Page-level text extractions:
========================================
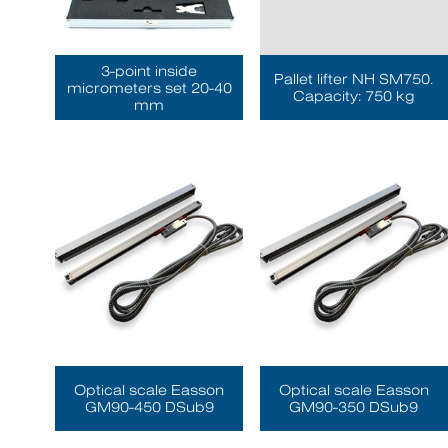
3-point inside
Pallet lifter NH SM750.
micrometers set 20-40
Capacity: 750 kg
mm
Optical scale Easson
Optical scale Easson
GM90-450 DSub9
GM90-350 DSub9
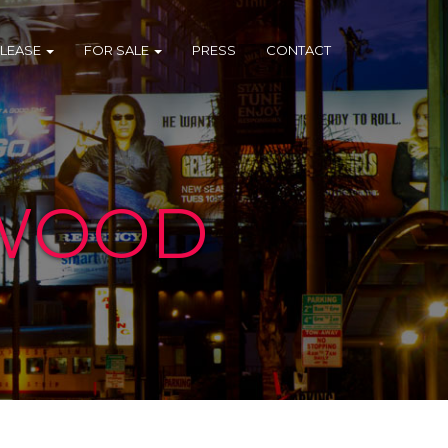
 LEASE
FOR SALE
PRESS
CONTACT
YWOOD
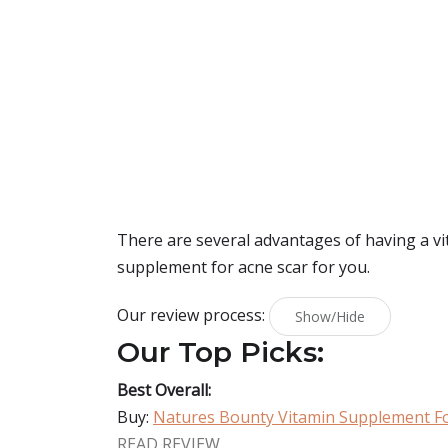
There are several advantages of having a vit
supplement for acne scar for you.
Our review process:
Show/Hide
Our Top Picks:
Best Overall:
Buy:
Natures Bounty Vitamin Supplement Fo
READ REVIEW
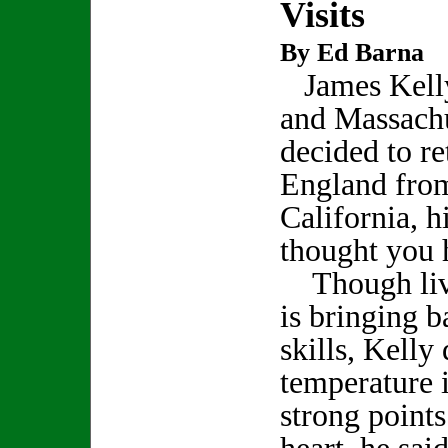
Visits
By Ed Barna
James Kelly
and Massachu
decided to r
England fro
California, hi
thought you 
Though livi
is bringing 
skills, Kelly
temperature i
strong point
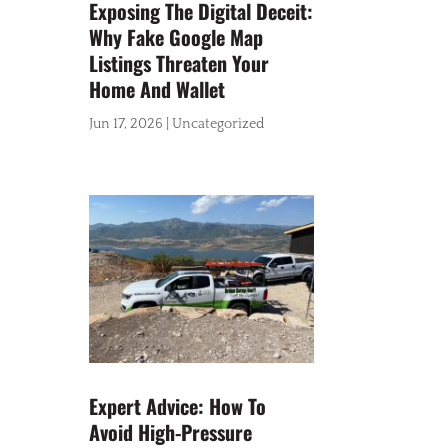
Exposing The Digital Deceit:
Why Fake Google Map
Listings Threaten Your
Home And Wallet
Jun 17, 2026
|
Uncategorized
Expert Advice: How To
Avoid High-Pressure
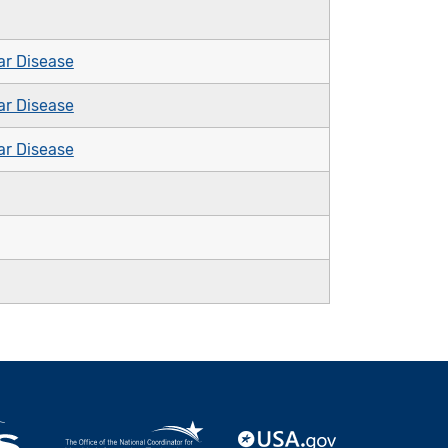
ar Disease
ar Disease
ar Disease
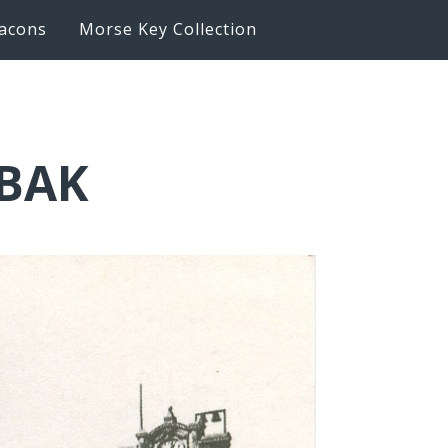
acons
Morse Key Collection
6BAK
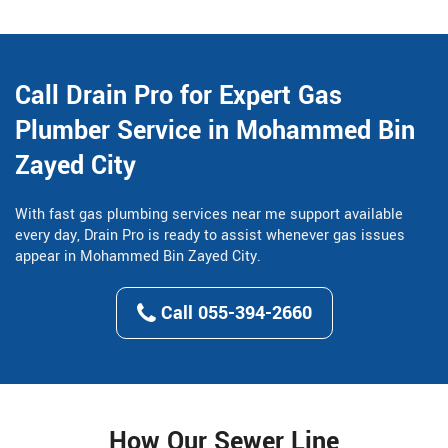
Call Drain Pro for Expert Gas
Plumber Service in Mohammed Bin
Zayed City
With fast gas plumbing services near me support available
every day, Drain Pro is ready to assist whenever gas issues
appear in Mohammed Bin Zayed City.
Call 055-394-2660
How Our Sewer Line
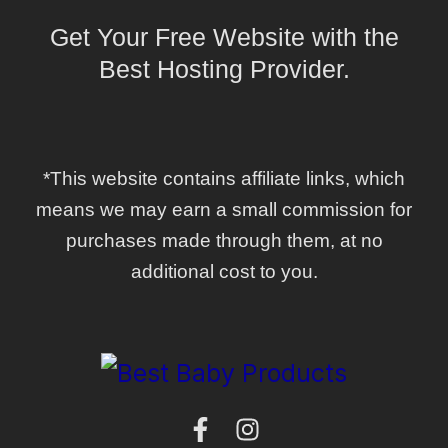
Get Your Free Website with the
Best Hosting Provider.
*This website contains affiliate links, which
means we may earn a small commission for
purchases made through them, at no
additional cost to you.
F
I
========================================
[TASK DETAILS] Some of the data mentions "Call". Copy every line where it does.

[SOLUTION TO THIS EXERCISE]
Call Drain Pro for Expert Gas
Call 055-394-2660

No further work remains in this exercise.